*DIRECTIONS FOR THIS TASK*: Below are the records; retype them exactly and omit each picture.

[Saved entries]
--------------------------------

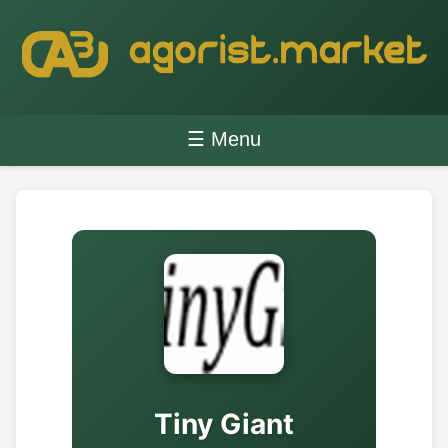
☰ Menu
Tiny Giant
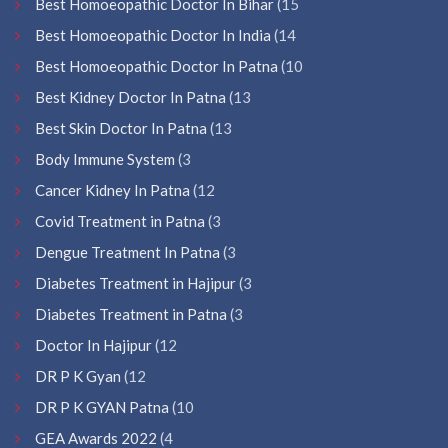
Best Homoeopathic Doctor In Bihar
(15
Best Homoeopathic Doctor In India
(14
Best Homoeopathic Doctor In Patna
(10
Best Kidney Doctor In Patna
(13
Best Skin Doctor In Patna
(13
Body Immune System
(3
Cancer Kidney In Patna
(12
Covid Treatment in Patna
(3
Dengue Treatment In Patna
(3
Diabetes Treatment in Hajipur
(3
Diabetes Treatment in Patna
(3
Doctor In Hajipur
(12
DR P K Gyan
(12
DR P K GYAN Patna
(10
GEA Awards 2022
(4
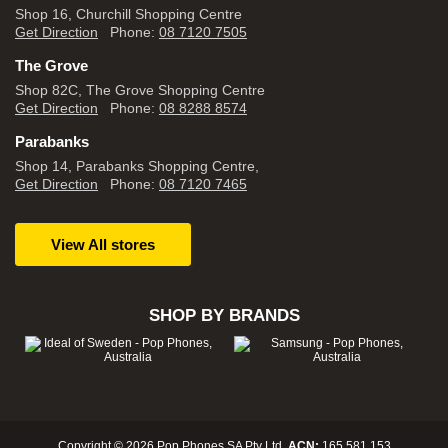
Shop 16, Churchill Shopping Centre
Get Direction
Phone:
08 7120 7505
The Grove
Shop 82C, The Grove Shopping Centre
Get Direction
Phone:
08 8288 8574
Parabanks
Shop 14, Parabanks Shopping Centre,
Get Direction
Phone:
08 7120 7465
View All stores
SHOP BY BRANDS
Copyright © 2026 Pop Phones SA Pty Ltd.
ACN:
165 581 153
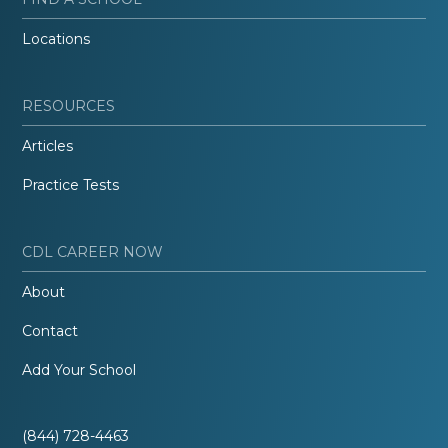
Locations
RESOURCES
Articles
Practice Tests
CDL CAREER NOW
About
Contact
Add Your School
(844) 728-4463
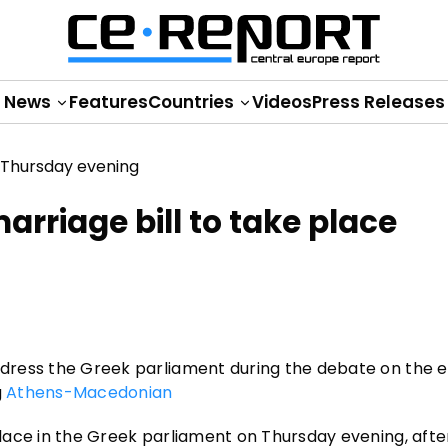
News
Features
Countries
Videos
Press Releases
arriage bill to take place
ddress the Greek parliament during the debate on the eq
g
Athens-Macedonian
 place in the Greek parliament on Thursday evening, afte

--------------------------------

*SOLUTION TO THE EXERCISE*:
☰ Menu
Tiny Giant
Best Homoeopathic Doctor In Bihar
(15
Best Homoeopathic Doctor In India
(14
Best Homoeopathic Doctor In Patna
(10
Best Kidney Doctor In Patna
(13
Best Skin Doctor In Patna
(13
Body Immune System
(3
Cancer Kidney In Patna
(12
Covid Treatment in Patna
(3
Dengue Treatment In Patna
(3
Diabetes Treatment in Hajipur
(3
Diabetes Treatment in Patna
(3
Doctor In Hajipur
(12
DR P K Gyan
(12
DR P K GYAN Patna
(10
GEA Awards 2022
(4
Shop 16, Churchill Shopping Centre
Get Direction
Phone:
08 7120 7505
The Grove
Shop 82C, The Grove Shopping Centre
Get Direction
Phone:
08 8288 8574
Parabanks
Shop 14, Parabanks Shopping Centre,
Get Direction
Phone:
08 7120 7465
View All stores
SHOP BY BRANDS
Copyright © 2026 Pop Phones SA Pty Ltd.
ACN:
165 581 153
Locations
RESOURCES
Articles
Practice Tests
CDL CAREER NOW
About
Contact
Add Your School
(844) 728-4463
News
Features
Countries
Videos
Press Releases
arriage bill to take place
ddress the Greek parliament during the debate on the eq
g
Athens-Macedonian
 place in the Greek parliament on Thursday evening, afte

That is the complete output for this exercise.